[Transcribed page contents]
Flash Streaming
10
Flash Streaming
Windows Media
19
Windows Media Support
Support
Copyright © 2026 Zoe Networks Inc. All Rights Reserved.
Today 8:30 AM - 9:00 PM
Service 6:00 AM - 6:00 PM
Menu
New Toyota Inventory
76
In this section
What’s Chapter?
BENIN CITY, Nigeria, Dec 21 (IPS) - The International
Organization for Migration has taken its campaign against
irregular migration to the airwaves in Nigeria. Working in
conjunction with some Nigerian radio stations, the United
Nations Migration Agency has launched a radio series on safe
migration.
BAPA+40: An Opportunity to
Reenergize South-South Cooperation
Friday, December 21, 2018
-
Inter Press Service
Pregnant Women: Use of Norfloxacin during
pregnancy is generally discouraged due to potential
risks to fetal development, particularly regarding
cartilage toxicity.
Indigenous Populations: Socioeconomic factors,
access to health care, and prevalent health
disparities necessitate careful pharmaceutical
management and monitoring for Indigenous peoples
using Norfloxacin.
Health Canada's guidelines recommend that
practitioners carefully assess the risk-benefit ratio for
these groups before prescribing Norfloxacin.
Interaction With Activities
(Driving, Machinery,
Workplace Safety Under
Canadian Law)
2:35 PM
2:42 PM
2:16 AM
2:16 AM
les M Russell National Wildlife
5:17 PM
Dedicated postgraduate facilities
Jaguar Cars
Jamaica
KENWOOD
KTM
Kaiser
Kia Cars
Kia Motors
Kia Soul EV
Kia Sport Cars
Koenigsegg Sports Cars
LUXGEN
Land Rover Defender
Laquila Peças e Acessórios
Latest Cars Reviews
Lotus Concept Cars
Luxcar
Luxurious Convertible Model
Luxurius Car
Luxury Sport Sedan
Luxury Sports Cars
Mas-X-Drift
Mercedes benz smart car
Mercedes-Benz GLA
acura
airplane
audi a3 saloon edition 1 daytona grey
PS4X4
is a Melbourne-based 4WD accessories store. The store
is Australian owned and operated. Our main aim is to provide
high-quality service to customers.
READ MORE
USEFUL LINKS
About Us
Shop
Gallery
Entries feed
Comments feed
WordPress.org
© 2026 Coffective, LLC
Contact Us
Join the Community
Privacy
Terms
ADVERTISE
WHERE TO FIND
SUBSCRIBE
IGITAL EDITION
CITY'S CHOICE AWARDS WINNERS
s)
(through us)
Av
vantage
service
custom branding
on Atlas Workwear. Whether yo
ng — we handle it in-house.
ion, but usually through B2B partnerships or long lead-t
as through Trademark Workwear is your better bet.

▶ WHAT IS BEING ASKED: Restate the records above word for word.

▶ WRITTEN SOLUTION:
Flash Streaming
10
Flash Streaming
Windows Media
19
Windows Media Support
Support
Copyright © 2026 Zoe Networks Inc. All Rights Reserved.
Today 8:30 AM - 9:00 PM
Service 6:00 AM - 6:00 PM
Menu
New Toyota Inventory
76
In this section
What’s Chapter?
BENIN CITY, Nigeria, Dec 21 (IPS) - The International
Organization for Migration has taken its campaign against
irregular migration to the airwaves in Nigeria. Working in
conjunction with some Nigerian radio stations, the United
Nations Migration Agency has launched a radio series on safe
migration.
BAPA+40: An Opportunity to
Reenergize South-South Cooperation
Friday, December 21, 2018
-
Inter Press Service
Pregnant Women: Use of Norfloxacin during
pregnancy is generally discouraged due to potential
risks to fetal development, particularly regarding
cartilage toxicity.
Indigenous Populations: Socioeconomic factors,
access to health care, and prevalent health
disparities necessitate careful pharmaceutical
management and monitoring for Indigenous peoples
using Norfloxacin.
Health Canada's guidelines recommend that
practitioners carefully assess the risk-benefit ratio for
these groups before prescribing Norfloxacin.
Interaction With Activities
(Driving, Machinery,
Workplace Safety Under
Canadian Law)
2:35 PM
2:42 PM
2:16 AM
2:16 AM
les M Russell National Wildlife
5:17 PM
Dedicated postgraduate facilities
Jaguar Cars
Jamaica
KENWOOD
KTM
Kaiser
Kia Cars
Kia Motors
Kia Soul EV
Kia Sport Cars
Koenigsegg Sports Cars
LUXGEN
Land Rover Defender
Laquila Peças e Acessórios
Latest Cars Reviews
Lotus Concept Cars
Luxcar
Luxurious Convertible Model
Luxurius Car
Luxury Sport Sedan
Luxury Sports Cars
Mas-X-Drift
Mercedes benz smart car
Mercedes-Benz GLA
acura
airplane
audi a3 saloon edition 1 daytona grey
PS4X4
is a Melbourne-based 4WD accessories store. The store
is Australian owned and operated. Our main aim is to provide
high-quality service to customers.
READ MORE
USEFUL LINKS
About Us
Shop
Gallery
Entries feed
Comments feed
WordPress.org
© 2026 Coffective, LLC
Contact Us
Join the Community
Privacy
Terms
ADVERTISE
WHERE TO FIND
SUBSCRIBE
IGITAL EDITION
CITY'S CHOICE AWARDS WINNERS
s)
(through us)
Av
vantage
service
custom branding
on Atlas Workwear. Whether yo
ng — we handle it in-house.
ion, but usually through B2B partnerships or long lead-t
as through Trademark Workwear is your better bet.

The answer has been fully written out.